**Work required**. Take each line of the listing that has the string "COMMENTAIRE" and report it.

**Available records**.
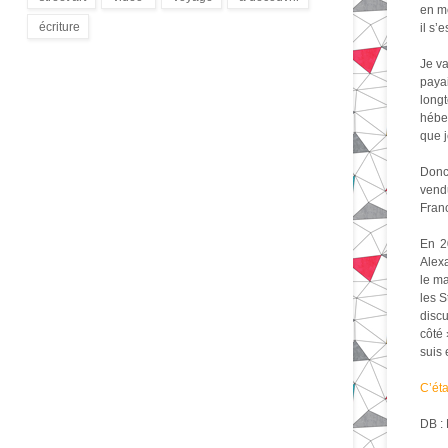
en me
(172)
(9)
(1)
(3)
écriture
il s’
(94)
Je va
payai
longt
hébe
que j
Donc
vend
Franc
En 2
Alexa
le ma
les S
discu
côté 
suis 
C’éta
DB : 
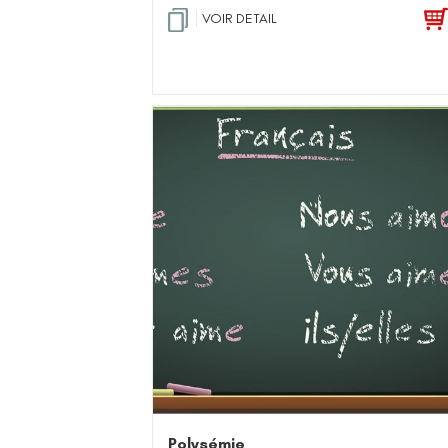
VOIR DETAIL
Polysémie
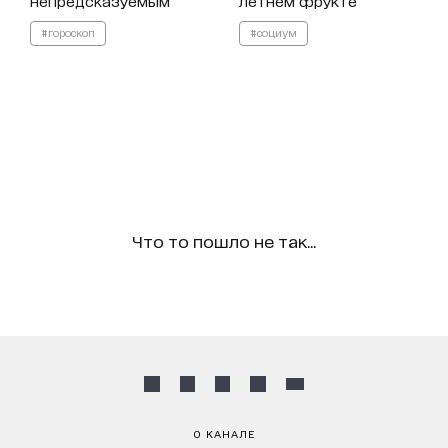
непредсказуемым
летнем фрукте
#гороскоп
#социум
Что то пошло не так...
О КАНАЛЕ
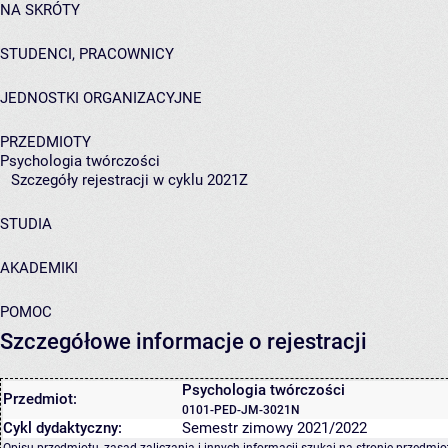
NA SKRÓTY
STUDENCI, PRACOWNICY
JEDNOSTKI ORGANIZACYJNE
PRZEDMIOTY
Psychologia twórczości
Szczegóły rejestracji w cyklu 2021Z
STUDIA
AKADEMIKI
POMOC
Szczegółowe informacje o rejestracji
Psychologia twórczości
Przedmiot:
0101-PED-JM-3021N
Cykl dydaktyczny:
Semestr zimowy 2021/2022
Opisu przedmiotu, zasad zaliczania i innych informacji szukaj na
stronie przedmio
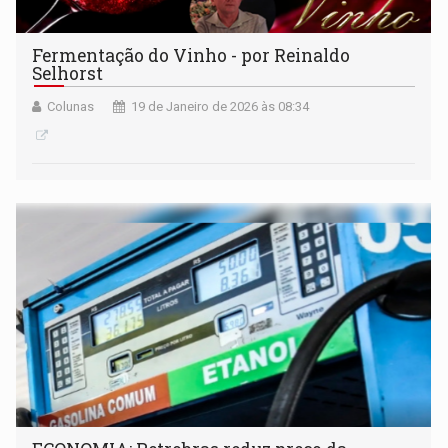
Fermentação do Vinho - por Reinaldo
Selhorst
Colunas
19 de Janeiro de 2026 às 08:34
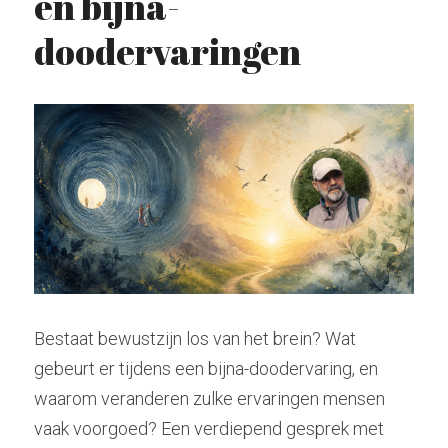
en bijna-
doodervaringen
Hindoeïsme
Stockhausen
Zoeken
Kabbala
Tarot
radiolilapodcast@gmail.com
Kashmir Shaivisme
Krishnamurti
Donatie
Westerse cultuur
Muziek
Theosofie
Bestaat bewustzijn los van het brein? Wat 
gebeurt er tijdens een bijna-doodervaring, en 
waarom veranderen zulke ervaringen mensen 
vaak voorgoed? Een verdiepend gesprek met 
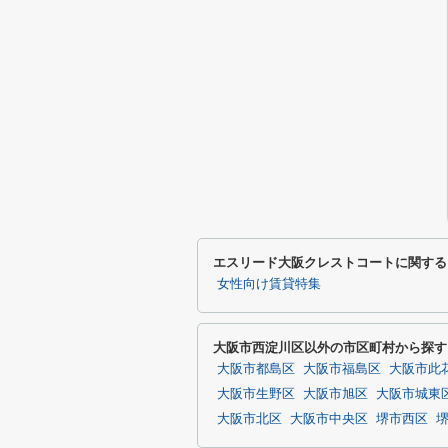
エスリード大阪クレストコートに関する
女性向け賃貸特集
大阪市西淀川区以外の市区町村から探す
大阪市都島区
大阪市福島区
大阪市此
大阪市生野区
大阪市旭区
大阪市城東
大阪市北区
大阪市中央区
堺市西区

* * *

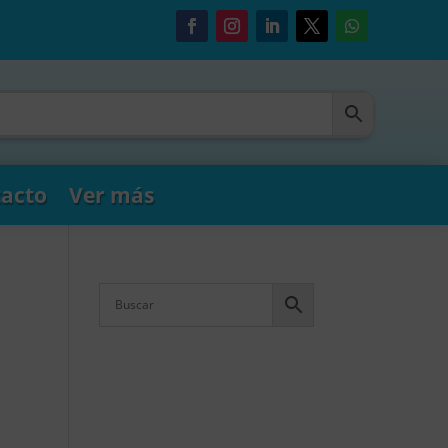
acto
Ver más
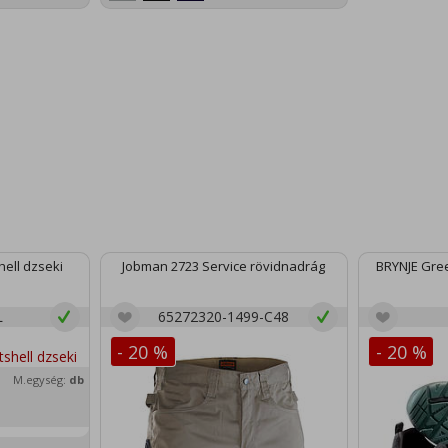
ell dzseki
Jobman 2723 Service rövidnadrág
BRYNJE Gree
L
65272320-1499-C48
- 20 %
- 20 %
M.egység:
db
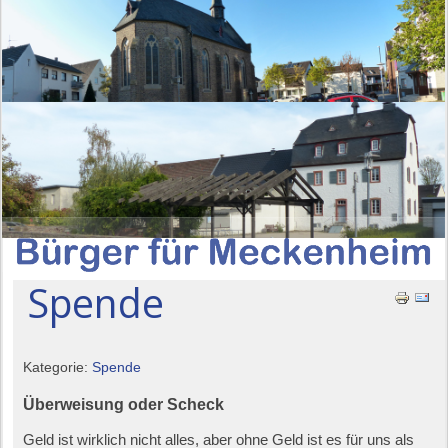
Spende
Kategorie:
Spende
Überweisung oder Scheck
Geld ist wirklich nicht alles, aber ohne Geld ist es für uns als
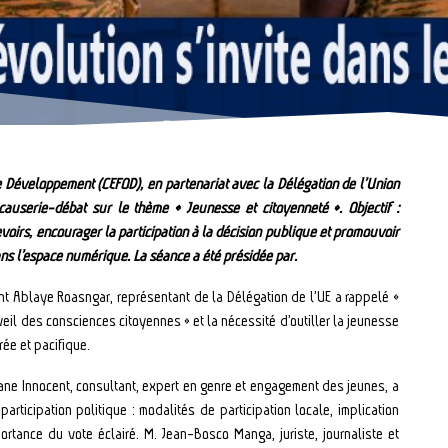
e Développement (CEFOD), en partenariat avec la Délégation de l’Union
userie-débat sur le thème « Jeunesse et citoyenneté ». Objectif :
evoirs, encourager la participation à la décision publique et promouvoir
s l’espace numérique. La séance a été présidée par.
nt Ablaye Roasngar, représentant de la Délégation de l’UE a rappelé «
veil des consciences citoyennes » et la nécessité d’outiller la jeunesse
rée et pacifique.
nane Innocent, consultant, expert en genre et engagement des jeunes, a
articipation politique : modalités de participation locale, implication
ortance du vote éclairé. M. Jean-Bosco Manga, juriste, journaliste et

--

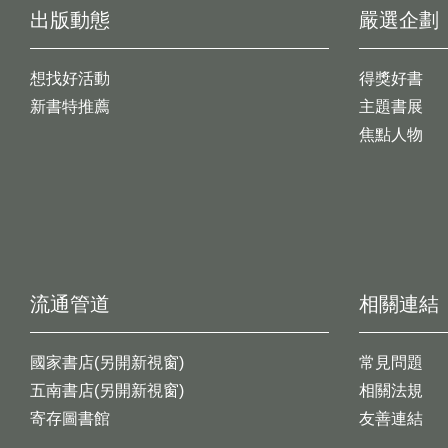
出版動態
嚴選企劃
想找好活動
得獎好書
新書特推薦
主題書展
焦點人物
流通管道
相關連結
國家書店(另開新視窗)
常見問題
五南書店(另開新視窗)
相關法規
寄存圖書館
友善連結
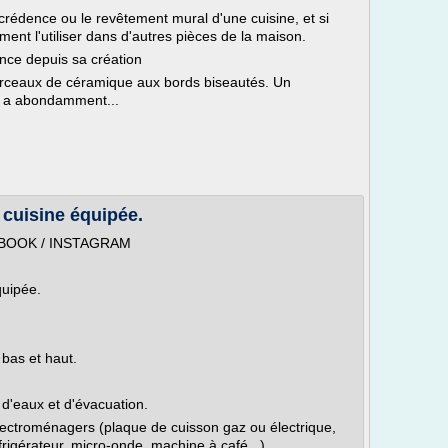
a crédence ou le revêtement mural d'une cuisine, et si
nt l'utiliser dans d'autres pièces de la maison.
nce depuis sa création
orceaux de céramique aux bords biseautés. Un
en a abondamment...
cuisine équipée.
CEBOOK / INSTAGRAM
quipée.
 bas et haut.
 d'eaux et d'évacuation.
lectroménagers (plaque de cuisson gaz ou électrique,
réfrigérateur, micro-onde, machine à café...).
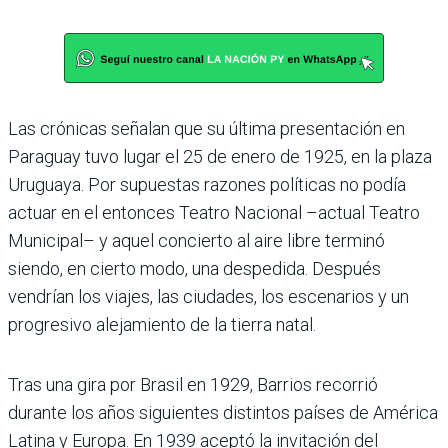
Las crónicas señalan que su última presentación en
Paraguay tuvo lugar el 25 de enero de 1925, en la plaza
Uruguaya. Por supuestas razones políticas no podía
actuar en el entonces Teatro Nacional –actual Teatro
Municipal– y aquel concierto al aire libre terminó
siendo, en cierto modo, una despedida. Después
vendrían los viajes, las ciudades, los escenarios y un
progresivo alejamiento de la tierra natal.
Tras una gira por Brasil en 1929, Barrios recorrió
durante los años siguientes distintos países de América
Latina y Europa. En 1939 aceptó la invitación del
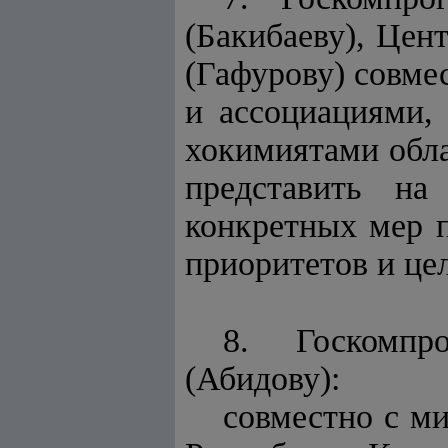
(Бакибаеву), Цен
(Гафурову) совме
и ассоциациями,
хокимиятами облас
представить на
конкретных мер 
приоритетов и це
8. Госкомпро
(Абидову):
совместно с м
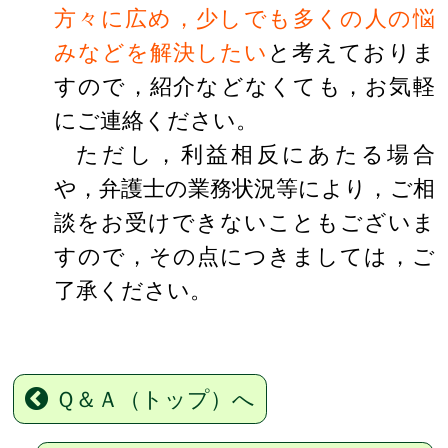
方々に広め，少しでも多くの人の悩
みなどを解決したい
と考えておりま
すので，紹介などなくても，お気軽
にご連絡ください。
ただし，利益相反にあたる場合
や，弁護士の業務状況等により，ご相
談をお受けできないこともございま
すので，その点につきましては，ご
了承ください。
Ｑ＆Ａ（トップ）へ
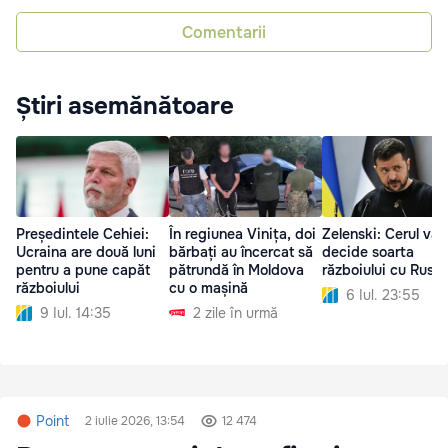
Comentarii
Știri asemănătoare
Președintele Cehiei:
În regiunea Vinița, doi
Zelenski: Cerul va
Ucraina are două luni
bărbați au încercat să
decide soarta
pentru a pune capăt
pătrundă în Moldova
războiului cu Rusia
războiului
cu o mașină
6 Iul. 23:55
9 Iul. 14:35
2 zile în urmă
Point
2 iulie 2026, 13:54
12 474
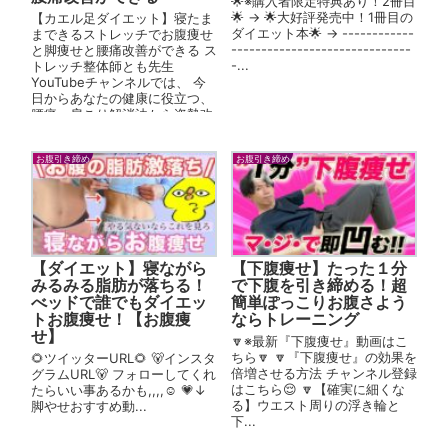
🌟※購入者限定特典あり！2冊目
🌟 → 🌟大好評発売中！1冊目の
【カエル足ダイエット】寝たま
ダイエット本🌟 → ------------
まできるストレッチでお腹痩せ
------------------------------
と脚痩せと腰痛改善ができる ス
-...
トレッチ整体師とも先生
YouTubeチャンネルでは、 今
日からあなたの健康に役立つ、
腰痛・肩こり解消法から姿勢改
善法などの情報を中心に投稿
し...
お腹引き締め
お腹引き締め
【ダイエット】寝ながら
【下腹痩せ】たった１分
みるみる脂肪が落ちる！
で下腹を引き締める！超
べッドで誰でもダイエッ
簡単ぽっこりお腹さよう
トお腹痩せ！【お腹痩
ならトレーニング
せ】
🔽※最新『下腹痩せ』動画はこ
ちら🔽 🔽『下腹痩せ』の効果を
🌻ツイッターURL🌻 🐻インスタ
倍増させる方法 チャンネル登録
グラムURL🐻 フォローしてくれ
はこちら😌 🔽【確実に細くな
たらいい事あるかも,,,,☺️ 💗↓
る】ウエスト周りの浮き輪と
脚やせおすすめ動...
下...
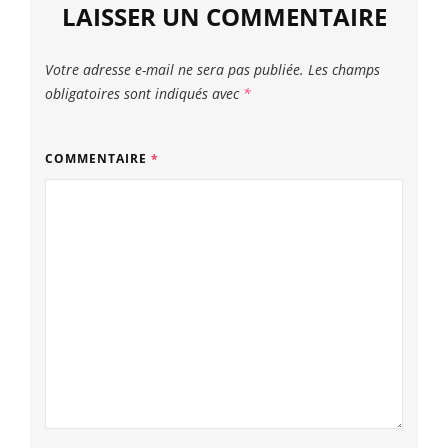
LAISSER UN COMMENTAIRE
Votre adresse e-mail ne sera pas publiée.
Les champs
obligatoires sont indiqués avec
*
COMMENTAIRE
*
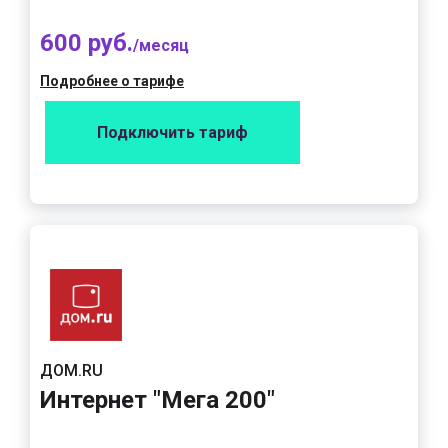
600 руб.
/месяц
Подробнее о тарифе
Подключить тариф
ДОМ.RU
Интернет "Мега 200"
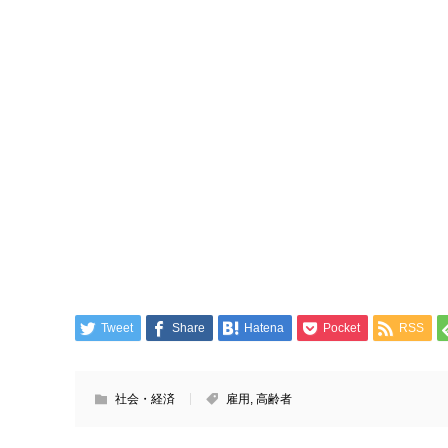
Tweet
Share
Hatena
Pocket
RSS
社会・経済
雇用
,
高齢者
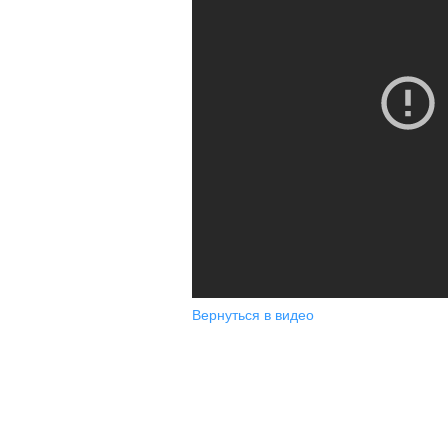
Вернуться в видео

**Your response**.
LAISSER UN COMMENTAIRE
COMMENTAIRE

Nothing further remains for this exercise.